[YOUR TASK]:
Leave out the pictures and restate the rest of the data exactly.

[INPUT RECORDS]:
· · · · · · ·
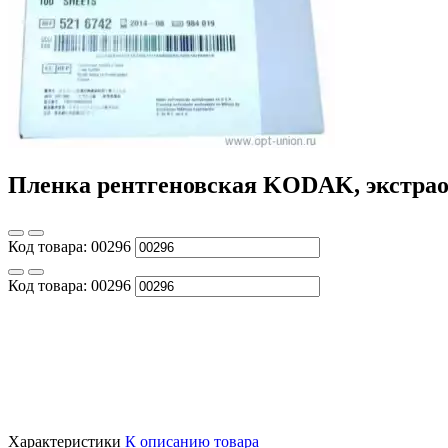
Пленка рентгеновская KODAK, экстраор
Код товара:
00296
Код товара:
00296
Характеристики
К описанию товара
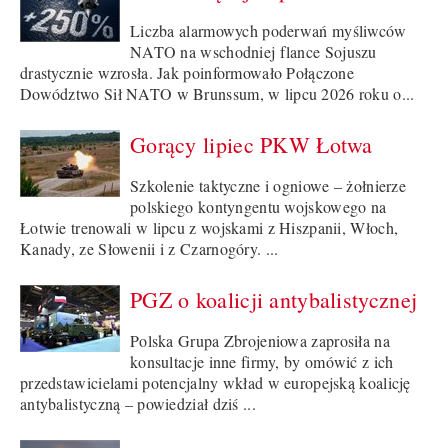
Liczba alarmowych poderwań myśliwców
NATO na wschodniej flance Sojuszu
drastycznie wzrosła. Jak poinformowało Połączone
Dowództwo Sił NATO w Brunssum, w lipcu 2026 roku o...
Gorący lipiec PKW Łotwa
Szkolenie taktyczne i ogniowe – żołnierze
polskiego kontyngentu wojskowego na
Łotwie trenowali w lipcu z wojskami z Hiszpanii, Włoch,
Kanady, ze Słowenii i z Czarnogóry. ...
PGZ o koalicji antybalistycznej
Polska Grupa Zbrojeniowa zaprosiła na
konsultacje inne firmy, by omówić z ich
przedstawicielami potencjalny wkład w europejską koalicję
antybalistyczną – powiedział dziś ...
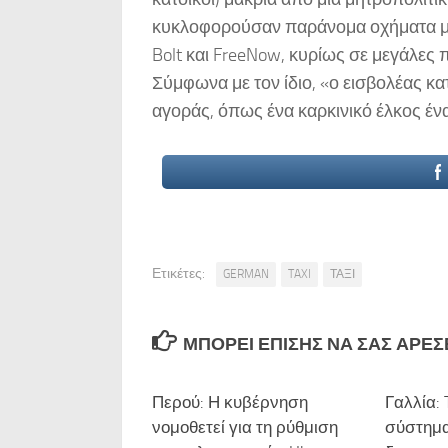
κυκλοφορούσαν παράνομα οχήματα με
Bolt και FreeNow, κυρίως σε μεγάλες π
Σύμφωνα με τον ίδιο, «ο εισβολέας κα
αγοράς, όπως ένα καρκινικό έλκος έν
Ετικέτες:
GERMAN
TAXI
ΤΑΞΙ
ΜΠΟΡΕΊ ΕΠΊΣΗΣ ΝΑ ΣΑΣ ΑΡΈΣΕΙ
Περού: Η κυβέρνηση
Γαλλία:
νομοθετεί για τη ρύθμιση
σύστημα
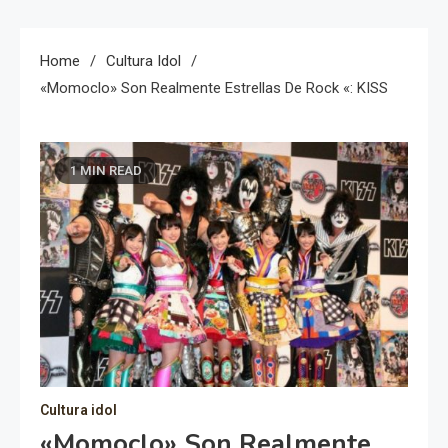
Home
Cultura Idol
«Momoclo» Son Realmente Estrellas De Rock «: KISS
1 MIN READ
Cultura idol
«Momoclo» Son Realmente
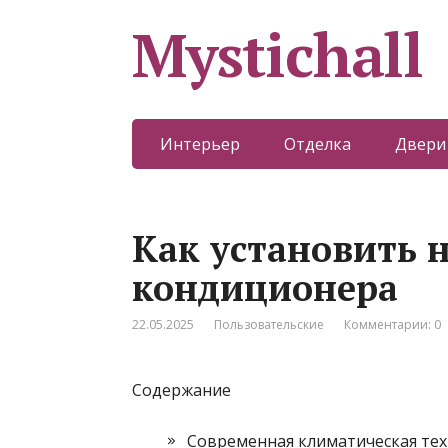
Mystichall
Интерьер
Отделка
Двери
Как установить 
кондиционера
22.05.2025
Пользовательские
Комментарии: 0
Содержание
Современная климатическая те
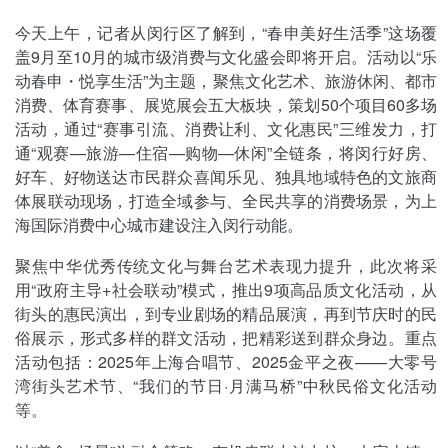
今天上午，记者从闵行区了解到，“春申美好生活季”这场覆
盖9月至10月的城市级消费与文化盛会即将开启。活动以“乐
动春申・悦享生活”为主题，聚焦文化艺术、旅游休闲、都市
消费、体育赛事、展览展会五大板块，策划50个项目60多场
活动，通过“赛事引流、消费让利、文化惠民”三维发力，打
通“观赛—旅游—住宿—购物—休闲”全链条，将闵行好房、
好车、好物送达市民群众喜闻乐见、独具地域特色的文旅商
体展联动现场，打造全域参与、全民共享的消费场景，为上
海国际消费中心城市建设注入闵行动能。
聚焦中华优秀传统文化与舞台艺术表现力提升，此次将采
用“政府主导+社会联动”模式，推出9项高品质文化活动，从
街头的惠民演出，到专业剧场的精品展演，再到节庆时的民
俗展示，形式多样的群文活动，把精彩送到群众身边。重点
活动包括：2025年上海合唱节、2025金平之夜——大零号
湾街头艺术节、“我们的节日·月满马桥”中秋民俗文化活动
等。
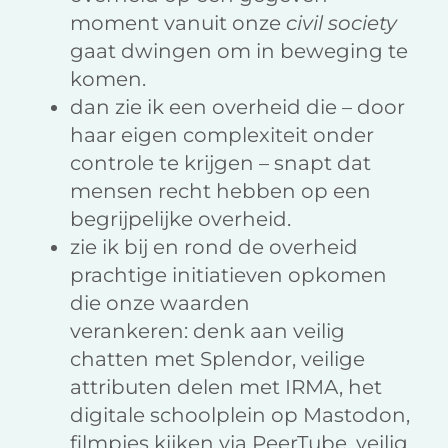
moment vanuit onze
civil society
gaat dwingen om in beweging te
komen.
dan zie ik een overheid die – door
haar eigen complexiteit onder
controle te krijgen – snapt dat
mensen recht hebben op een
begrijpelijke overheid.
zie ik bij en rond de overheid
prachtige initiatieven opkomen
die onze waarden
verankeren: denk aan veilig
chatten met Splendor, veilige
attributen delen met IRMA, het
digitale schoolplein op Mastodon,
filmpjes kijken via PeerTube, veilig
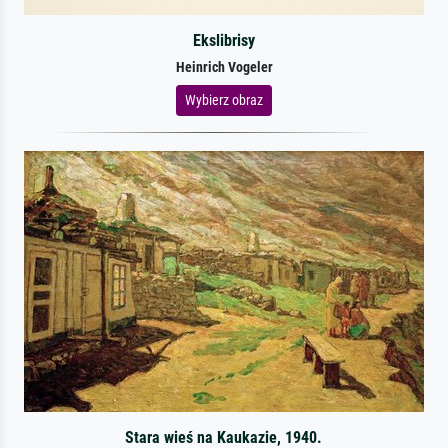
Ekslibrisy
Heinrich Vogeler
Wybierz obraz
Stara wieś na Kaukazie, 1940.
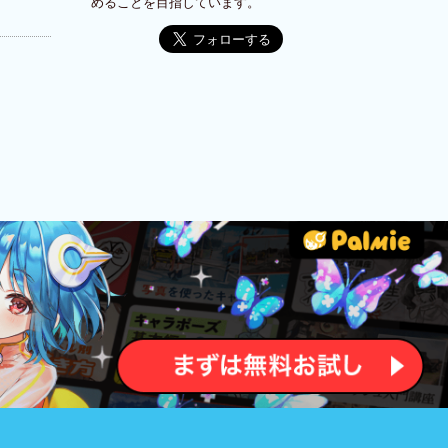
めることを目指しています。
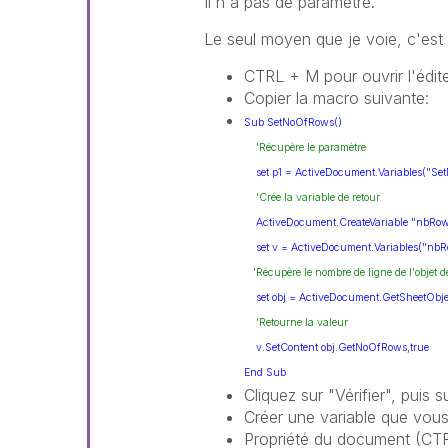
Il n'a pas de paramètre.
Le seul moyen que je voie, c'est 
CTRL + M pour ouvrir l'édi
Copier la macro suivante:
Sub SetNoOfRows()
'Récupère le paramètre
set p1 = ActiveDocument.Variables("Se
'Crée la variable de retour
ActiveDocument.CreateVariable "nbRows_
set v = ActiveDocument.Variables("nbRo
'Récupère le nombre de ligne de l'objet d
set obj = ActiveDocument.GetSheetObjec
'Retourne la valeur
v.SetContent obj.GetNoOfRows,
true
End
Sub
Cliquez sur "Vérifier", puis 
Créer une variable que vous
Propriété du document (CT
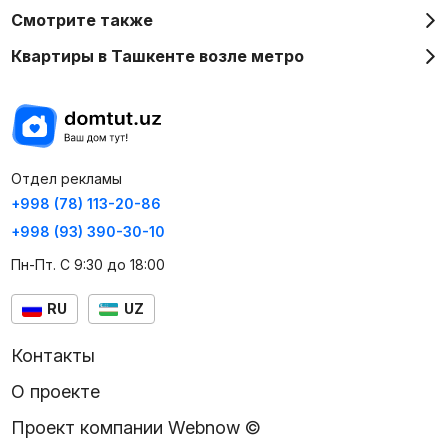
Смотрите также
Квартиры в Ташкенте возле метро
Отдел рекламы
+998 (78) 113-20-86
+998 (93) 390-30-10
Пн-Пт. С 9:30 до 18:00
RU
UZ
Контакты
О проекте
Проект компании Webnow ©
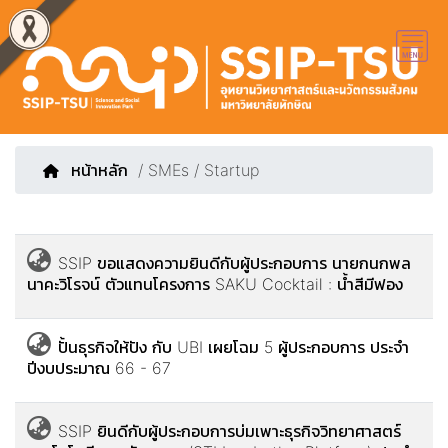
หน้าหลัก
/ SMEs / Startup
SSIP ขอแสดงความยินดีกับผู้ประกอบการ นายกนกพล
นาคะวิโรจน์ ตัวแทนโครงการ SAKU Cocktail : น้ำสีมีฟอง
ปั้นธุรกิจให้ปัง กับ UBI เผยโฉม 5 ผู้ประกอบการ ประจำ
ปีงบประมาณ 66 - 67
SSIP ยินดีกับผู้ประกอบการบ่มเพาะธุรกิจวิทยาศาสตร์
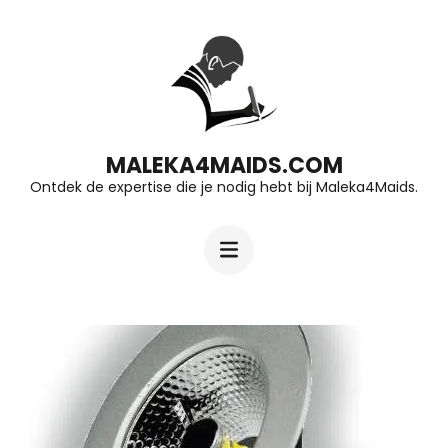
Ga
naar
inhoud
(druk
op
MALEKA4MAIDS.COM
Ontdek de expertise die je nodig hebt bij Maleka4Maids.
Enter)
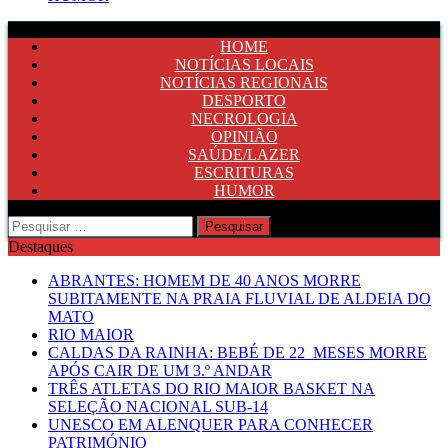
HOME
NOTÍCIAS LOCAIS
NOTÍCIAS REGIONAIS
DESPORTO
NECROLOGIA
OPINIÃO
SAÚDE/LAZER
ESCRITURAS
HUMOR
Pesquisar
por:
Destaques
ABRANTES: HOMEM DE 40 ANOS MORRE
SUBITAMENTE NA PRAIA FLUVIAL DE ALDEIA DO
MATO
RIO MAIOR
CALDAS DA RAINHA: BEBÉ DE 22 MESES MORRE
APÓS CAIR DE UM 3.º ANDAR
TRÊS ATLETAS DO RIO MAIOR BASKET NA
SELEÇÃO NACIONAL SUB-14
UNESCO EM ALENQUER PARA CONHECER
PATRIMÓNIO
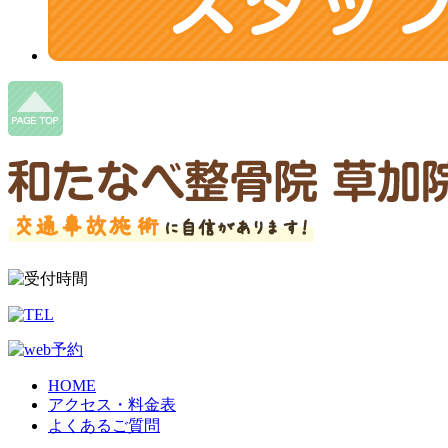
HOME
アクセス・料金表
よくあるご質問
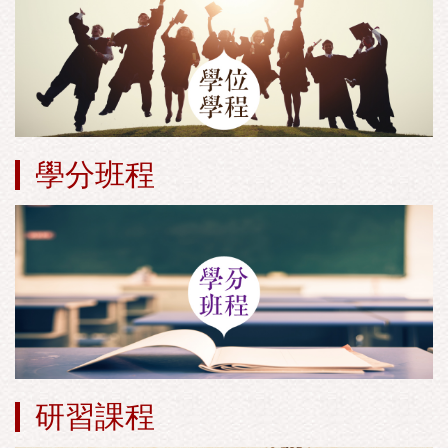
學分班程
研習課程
· · · · · · ·
[RESPONSE FOR THIS EXERCISE]:
Пленка рентгеновская KODAK, экстраор
Код товара:
00296
Код товара:
00296
Характеристики
К описанию товара
Liczba alarmowych poderwań myśliwców
NATO na wschodniej flance Sojuszu
drastycznie wzrosła. Jak poinformowało Połączone
Dowództwo Sił NATO w Brunssum, w lipcu 2026 roku o...
Gorący lipiec PKW Łotwa
Szkolenie taktyczne i ogniowe – żołnierze
polskiego kontyngentu wojskowego na
Łotwie trenowali w lipcu z wojskami z Hiszpanii, Włoch,
Kanady, ze Słowenii i z Czarnogóry. ...
PGZ o koalicji antybalistycznej
Polska Grupa Zbrojeniowa zaprosiła na
konsultacje inne firmy, by omówić z ich
przedstawicielami potencjalny wkład w europejską koalicję
antybalistyczną – powiedział dziś ...
κυκλοφορούσαν παράνομα οχήματα με
Bolt και FreeNow, κυρίως σε μεγάλες π
Σύμφωνα με τον ίδιο, «ο εισβολέας κα
αγοράς, όπως ένα καρκινικό έλκος έν
Ετικέτες:
GERMAN
TAXI
ΤΑΞΙ
ΜΠΟΡΕΊ ΕΠΊΣΗΣ ΝΑ ΣΑΣ ΑΡΈΣΕΙ
Περού: Η κυβέρνηση
Γαλλία:
νομοθετεί για τη ρύθμιση
σύστημα
Home
Cultura Idol
«Momoclo» Son Realmente Estrellas De Rock «: KISS
1 MIN READ
Cultura idol
«Momoclo» Son Realmente
Mystichall
Интерьер
Отделка
Двери
Как установить 
кондиционера
22.05.2025
Пользовательские
Комментарии: 0
Содержание
Современная климатическая те
今天上午，记者从闵行区了解到，“春申美好生活季”这场覆
盖9月至10月的城市级消费与文化盛会即将开启。活动以“乐
动春申・悦享生活”为主题，聚焦文化艺术、旅游休闲、都市
消费、体育赛事、展览展会五大板块，策划50个项目60多场
活动，通过“赛事引流、消费让利、文化惠民”三维发力，打
通“观赛—旅游—住宿—购物—休闲”全链条，将闵行好房、
好车、好物送达市民群众喜闻乐见、独具地域特色的文旅商
体展联动现场，打造全域参与、全民共享的消费场景，为上
海国际消费中心城市建设注入闵行动能。
聚焦中华优秀传统文化与舞台艺术表现力提升，此次将采
用“政府主导+社会联动”模式，推出9项高品质文化活动，从
街头的惠民演出，到专业剧场的精品展演，再到节庆时的民
俗展示，形式多样的群文活动，把精彩送到群众身边。重点
活动包括：2025年上海合唱节、2025金平之夜——大零号
湾街头艺术节、“我们的节日·月满马桥”中秋民俗文化活动
等。
moment vanuit onze
civil society
gaat dwingen om in beweging te
komen.
dan zie ik een overheid die – door
haar eigen complexiteit onder
controle te krijgen – snapt dat
mensen recht hebben op een
begrijpelijke overheid.
zie ik bij en rond de overheid
prachtige initiatieven opkomen
die onze waarden
verankeren: denk aan veilig
chatten met Splendor, veilige
attributen delen met IRMA, het
digitale schoolplein op Mastodon,
filmpjes kijken via PeerTube, veilig
Ekslibrisy
Heinrich Vogeler
Wybierz obraz
Stara wieś na Kaukazie, 1940.
めることを目指しています。
Il n'a pas de paramètre.
Le seul moyen que je voie, c'est 
CTRL + M pour ouvrir l'édi
Copier la macro suivante:
Sub SetNoOfRows()
'Récupère le paramètre
set p1 = ActiveDocument.Variables("Se
'Crée la variable de retour
ActiveDocument.CreateVariable "nbRows_
set v = ActiveDocument.Variables("nbRo
'Récupère le nombre de ligne de l'objet d
set obj = ActiveDocument.GetSheetObjec
'Retourne la valeur
v.SetContent obj.GetNoOfRows,
true
End
Sub
Cliquez sur "Vérifier", puis 
Créer une variable que vous
Propriété du document (CT
Смотрите также
Квартиры в Ташкенте возле метро
Отдел рекламы
+998 (78) 113-20-86
+998 (93) 390-30-10
Пн-Пт. С 9:30 до 18:00
RU
UZ
Контакты
О проекте
Проект компании Webnow ©
หน้าหลัก
/ SMEs / Startup
SSIP ขอแสดงความยินดีกับผู้ประกอบการ นายกนกพล
นาคะวิโรจน์ ตัวแทนโครงการ SAKU Cocktail : น้ำสีมีฟอง
ปั้นธุรกิจให้ปัง กับ UBI เผยโฉม 5 ผู้ประกอบการ ประจำ
ปีงบประมาณ 66 - 67
SSIP ยินดีกับผู้ประกอบการบ่มเพาะธุรกิจวิทยาศาสตร์
Ga
naar
inhoud
(druk
op
MALEKA4MAIDS.COM
Ontdek de expertise die je nodig hebt bij Maleka4Maids.
Enter)
HOME
NOTÍCIAS LOCAIS
NOTÍCIAS REGIONAIS
DESPORTO
NECROLOGIA
OPINIÃO
SAÚDE/LAZER
ESCRITURAS
HUMOR
Pesquisar
por:
Destaques
ABRANTES: HOMEM DE 40 ANOS MORRE
SUBITAMENTE NA PRAIA FLUVIAL DE ALDEIA DO
MATO
RIO MAIOR
CALDAS DA RAINHA: BEBÉ DE 22 MESES MORRE
APÓS CAIR DE UM 3.º ANDAR
TRÊS ATLETAS DO RIO MAIOR BASKET NA
SELEÇÃO NACIONAL SUB-14
UNESCO EM ALENQUER PARA CONHECER
PATRIMÓNIO
HOME
アクセス・料金表
よくあるご質問
學分班程
研習課程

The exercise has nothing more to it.